Ausmisten mit Kindern.

Ich kenne diese Situation sehr gut aus meinen Ordnungscoachings. Wenn gefühlt die ganze Wohnung voll ist, lautet die wichtigste Frage oft nicht mehr: „Was kann weg?“, sondern: Wo soll ich beim Ausmisten überhaupt anfangen?

Meine Erfahrung zeigt: Du brauchst jetzt keinen perfekten Ausmistplan für die gesamte Wohnung. Du brauchst einen kleinen Bereich, bei dem du eine sichtbare Veränderung erreichen kannst. Denn genau dieses erste Erfolgserlebnis macht den nächsten Schritt leichter.

Inhaltsverzeichnis

Warum du gerade nicht weißt, wo du anfangen sollst

Wenn in mehreren Räumen gleichzeitig Unordnung herrscht, sieht dein Kopf nicht zehn einzelne Aufgaben. Er sieht ein riesiges Projekt: „Ich muss die ganze Wohnung ausmisten.“

Das überfordert schnell. Vor allem dann, wenn dein Alltag sowieso schon voll ist und zwischen Kindern, Arbeit, Wäsche und Terminen wenig freie Zeit bleibt.

Hinzu kommen die vielen Entscheidungen, die beim Ausmisten auf dich warten: Brauche ich das noch? Kann das weg? Sollte ich es verkaufen? Vielleicht braucht es irgendwann jemand? War das nicht teuer?

 

Deshalb gilt: Wenn du nicht weißt, wo du beim Ausmisten anfangen sollst, brauchst du meistens nicht mehr Motivation. Du brauchst eine kleinere Aufgabe.
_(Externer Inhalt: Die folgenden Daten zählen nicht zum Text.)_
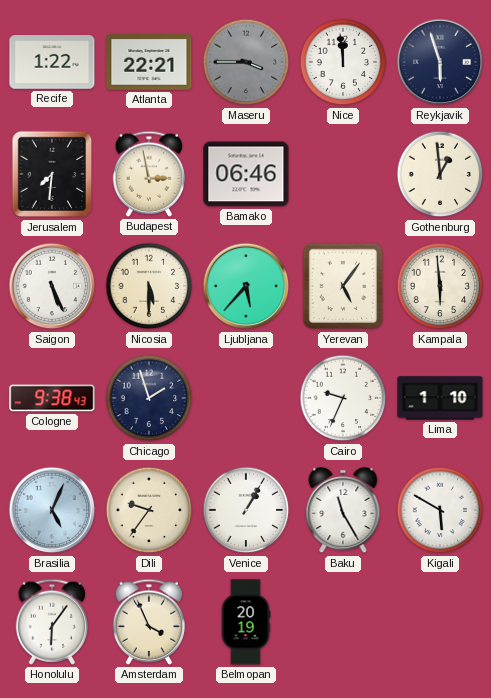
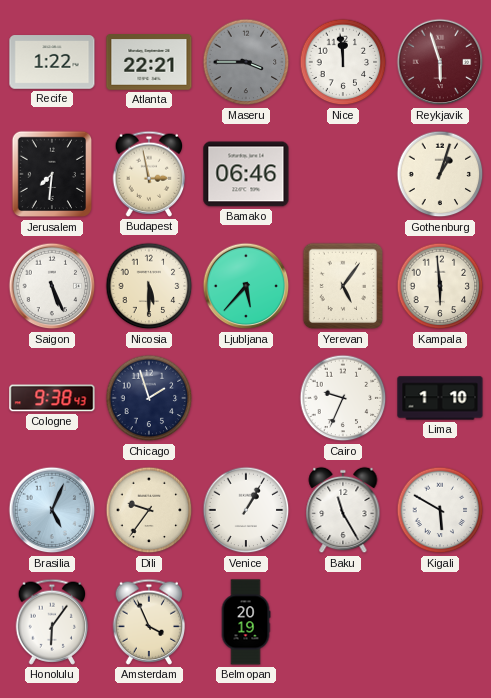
Reykjavik dial: navy -> burgundy
Gothenburg: 12:59 -> 1:03
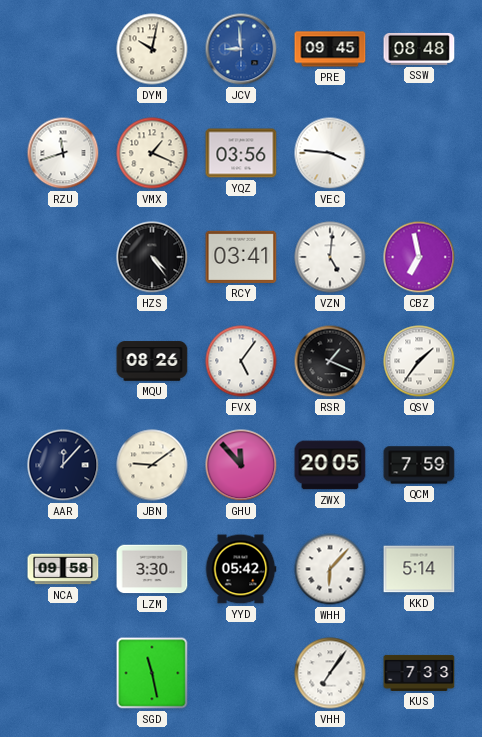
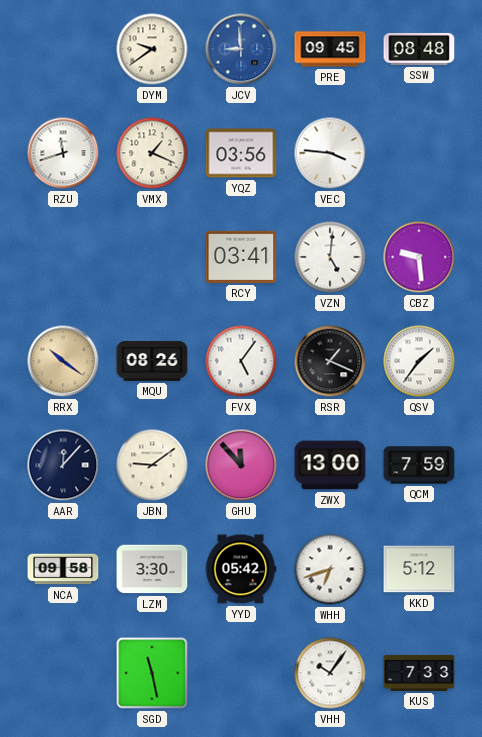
DYM: 10:02 -> 9:39
HZS: 4:24 -> none
CBZ: 6:58 -> 9:29
RRX: none -> 10:21
ZWX: 20:05 -> 13:00
WHH: 6:07 -> 6:42
KKD: 5:14 -> 5:12
VHH: 7:06 -> 10:06
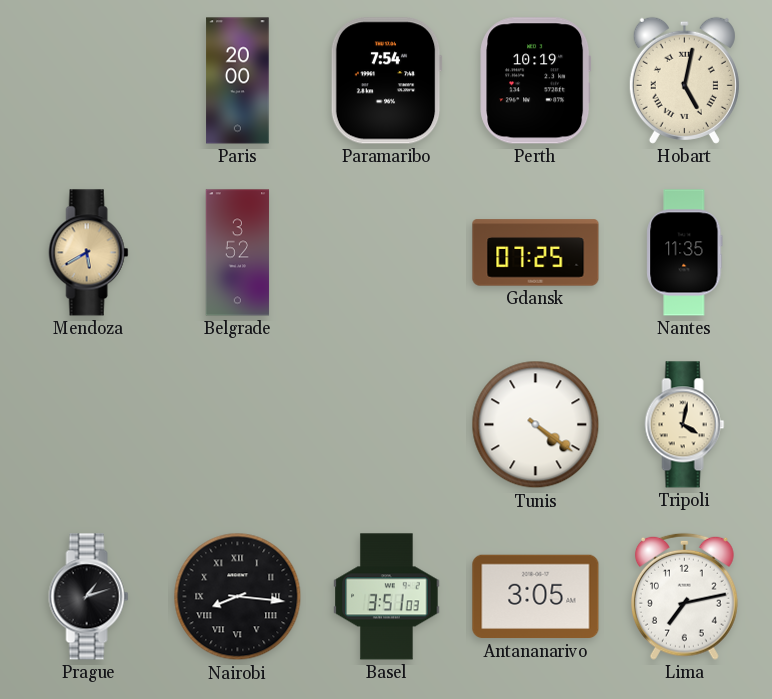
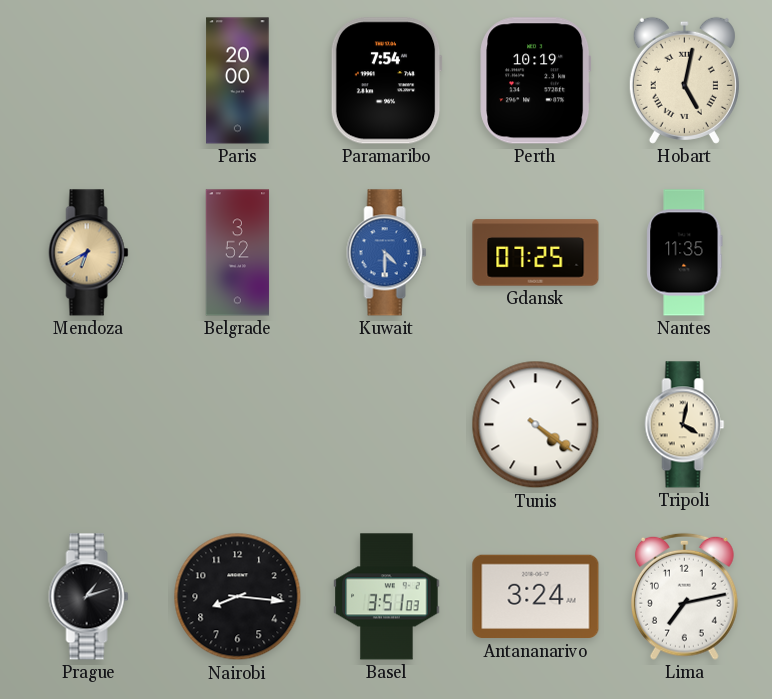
Mendoza: 5:40 -> 6:40
Kuwait: none -> 4:30
Nairobi numerals: Roman -> Arabic
Antananarivo: 3:05 -> 3:24
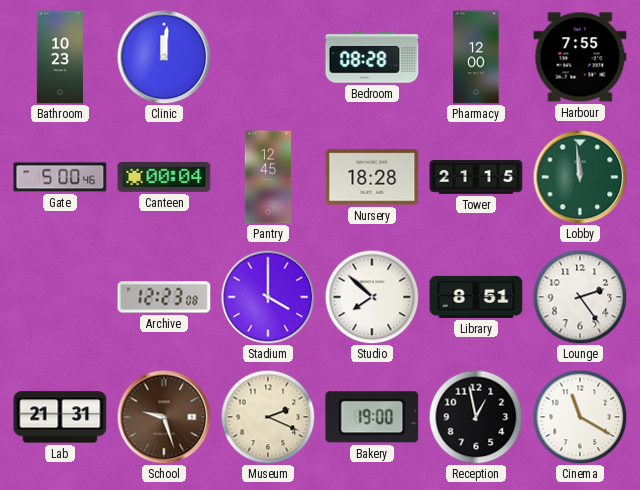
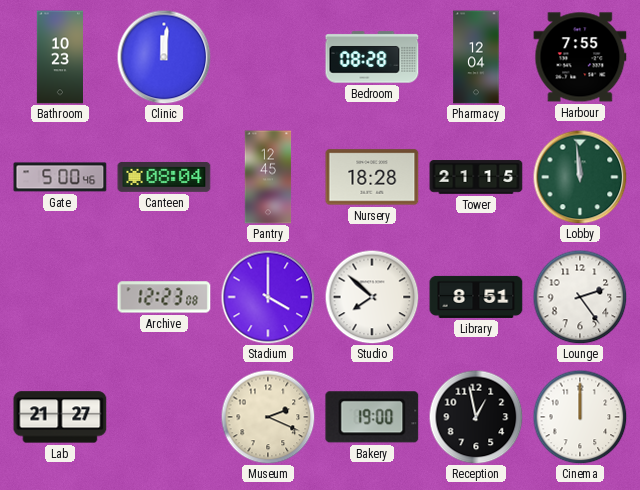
Pharmacy: 12:00 -> 12:04
Canteen: 00:04 -> 08:04
Lab: 21:31 -> 21:27
School: 9:27 -> none
Cinema: 11:20 -> 12:00
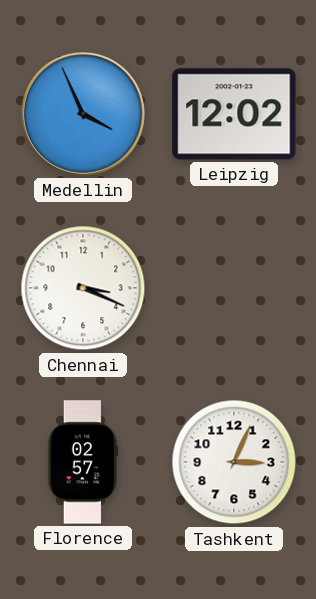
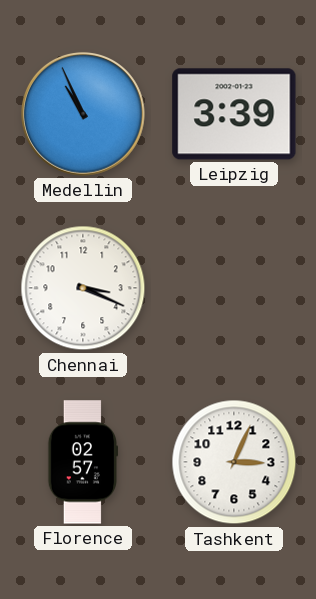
Medellin: 3:56 -> 10:56
Leipzig: 12:02 -> 3:39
Der größte Fehler: Überall gleichzeitig anfangen

Ein typisches Szenario bei meinen Kundinnen sieht so aus: Du möchtest den Kleiderschrank ausmisten. Dabei findest du etwas, das eigentlich ins Bad gehört. Auf dem Weg dorthin bemerkst du die volle Badschublade und beginnst dort weiterzumachen. Dann fällt dir eine Kiste im Flur auf – und nach zwei Stunden sind fünf Bereiche angefangen, aber keiner fertig.

Das Ergebnis fühlt sich oft sogar chaotischer an als vorher.

 

Deshalb lautet eine meiner wichtigsten Regeln:

Ein Bereich. Eine Entscheidung nach der anderen.

Du musst das Chaos nicht überall gleichzeitig lösen. Im Gegenteil: Je kleiner du deinen Startbereich wählst, desto größer ist die Wahrscheinlichkeit, dass du ihn wirklich abschließt.

VORHER

NACHHER

aufgeräumtes Regal neben dem Schreibtisch.

Wo sollte man beim Ausmisten zuerst anfangen?

Nicht unbedingt dort, wo objektiv die meisten Dinge liegen.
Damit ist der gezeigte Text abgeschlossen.